Retype the full set of data, character for character.

* * * *

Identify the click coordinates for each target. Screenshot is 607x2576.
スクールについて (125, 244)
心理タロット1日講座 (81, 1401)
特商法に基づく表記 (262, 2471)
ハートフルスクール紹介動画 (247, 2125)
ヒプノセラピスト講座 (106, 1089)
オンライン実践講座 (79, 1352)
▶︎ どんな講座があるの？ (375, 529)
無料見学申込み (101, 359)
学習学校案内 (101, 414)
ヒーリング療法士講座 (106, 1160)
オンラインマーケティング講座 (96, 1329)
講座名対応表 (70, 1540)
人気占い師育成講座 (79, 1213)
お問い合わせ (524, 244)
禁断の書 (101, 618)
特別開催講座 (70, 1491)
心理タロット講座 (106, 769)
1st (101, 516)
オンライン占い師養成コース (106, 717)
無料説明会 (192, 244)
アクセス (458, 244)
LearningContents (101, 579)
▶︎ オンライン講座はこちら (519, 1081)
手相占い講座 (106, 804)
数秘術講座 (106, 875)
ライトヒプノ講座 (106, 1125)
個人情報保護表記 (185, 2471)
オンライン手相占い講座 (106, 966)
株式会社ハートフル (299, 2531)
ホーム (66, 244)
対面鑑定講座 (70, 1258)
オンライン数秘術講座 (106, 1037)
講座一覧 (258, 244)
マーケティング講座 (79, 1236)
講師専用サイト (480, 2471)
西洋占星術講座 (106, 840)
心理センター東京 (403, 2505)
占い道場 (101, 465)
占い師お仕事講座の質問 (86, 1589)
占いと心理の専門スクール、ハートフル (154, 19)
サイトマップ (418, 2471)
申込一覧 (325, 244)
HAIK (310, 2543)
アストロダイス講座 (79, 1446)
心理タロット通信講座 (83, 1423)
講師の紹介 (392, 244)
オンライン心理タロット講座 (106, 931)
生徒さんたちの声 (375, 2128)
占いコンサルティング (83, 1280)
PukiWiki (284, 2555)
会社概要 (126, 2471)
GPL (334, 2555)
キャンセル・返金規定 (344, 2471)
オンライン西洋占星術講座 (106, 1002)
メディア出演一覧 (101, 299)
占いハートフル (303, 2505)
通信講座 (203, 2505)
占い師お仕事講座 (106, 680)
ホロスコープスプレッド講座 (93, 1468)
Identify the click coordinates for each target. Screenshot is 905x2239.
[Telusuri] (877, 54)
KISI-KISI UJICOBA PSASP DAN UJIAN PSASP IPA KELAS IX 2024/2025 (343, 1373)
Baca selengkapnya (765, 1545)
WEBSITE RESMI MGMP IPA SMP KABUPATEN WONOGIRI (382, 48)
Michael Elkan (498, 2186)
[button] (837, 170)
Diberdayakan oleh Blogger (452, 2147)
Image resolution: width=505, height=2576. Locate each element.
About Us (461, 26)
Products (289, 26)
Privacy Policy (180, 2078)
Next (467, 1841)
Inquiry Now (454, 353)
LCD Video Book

* * * *

◆ EXPECTED OUTPUT:
Identify the click coordinates for each target. Screenshot is 607x2576.
スクールについて (125, 244)
心理タロット1日講座 (81, 1401)
特商法に基づく表記 (262, 2471)
ハートフルスクール紹介動画 (247, 2125)
ヒプノセラピスト講座 (106, 1089)
オンライン実践講座 (79, 1352)
▶︎ どんな講座があるの？ (375, 529)
無料見学申込み (101, 359)
学習学校案内 (101, 414)
ヒーリング療法士講座 (106, 1160)
オンラインマーケティング講座 (96, 1329)
講座名対応表 (70, 1540)
人気占い師育成講座 (79, 1213)
お問い合わせ (524, 244)
禁断の書 (101, 618)
特別開催講座 (70, 1491)
心理タロット講座 (106, 769)
1st (101, 516)
オンライン占い師養成コース (106, 717)
無料説明会 (192, 244)
アクセス (458, 244)
LearningContents (101, 579)
▶︎ オンライン講座はこちら (519, 1081)
手相占い講座 (106, 804)
数秘術講座 (106, 875)
ライトヒプノ講座 (106, 1125)
個人情報保護表記 (185, 2471)
オンライン手相占い講座 (106, 966)
株式会社ハートフル (299, 2531)
ホーム (66, 244)
対面鑑定講座 (70, 1258)
オンライン数秘術講座 (106, 1037)
講座一覧 (258, 244)
マーケティング講座 (79, 1236)
講師専用サイト (480, 2471)
西洋占星術講座 (106, 840)
心理センター東京 (403, 2505)
占い道場 (101, 465)
占い師お仕事講座の質問 (86, 1589)
占いと心理の専門スクール、ハートフル (154, 19)
サイトマップ (418, 2471)
申込一覧 (325, 244)
HAIK (310, 2543)
アストロダイス講座 (79, 1446)
心理タロット通信講座 (83, 1423)
講師の紹介 (392, 244)
オンライン心理タロット講座 (106, 931)
生徒さんたちの声 (375, 2128)
占いコンサルティング (83, 1280)
PukiWiki (284, 2555)
会社概要 (126, 2471)
GPL (334, 2555)
キャンセル・返金規定 (344, 2471)
オンライン西洋占星術講座 (106, 1002)
メディア出演一覧 (101, 299)
占いハートフル (303, 2505)
通信講座 (203, 2505)
占い師お仕事講座 (106, 680)
ホロスコープスプレッド講座 (93, 1468)
Identify the click coordinates for each target. Screenshot is 905x2239.
[Telusuri] (877, 54)
KISI-KISI UJICOBA PSASP DAN UJIAN PSASP IPA KELAS IX 2024/2025 (343, 1373)
Baca selengkapnya (765, 1545)
WEBSITE RESMI MGMP IPA SMP KABUPATEN WONOGIRI (382, 48)
Michael Elkan (498, 2186)
[button] (837, 170)
Diberdayakan oleh Blogger (452, 2147)
Image resolution: width=505, height=2576. Locate each element.
About Us (461, 26)
Products (289, 26)
Privacy Policy (180, 2078)
Next (467, 1841)
Inquiry Now (454, 353)
LCD Video Book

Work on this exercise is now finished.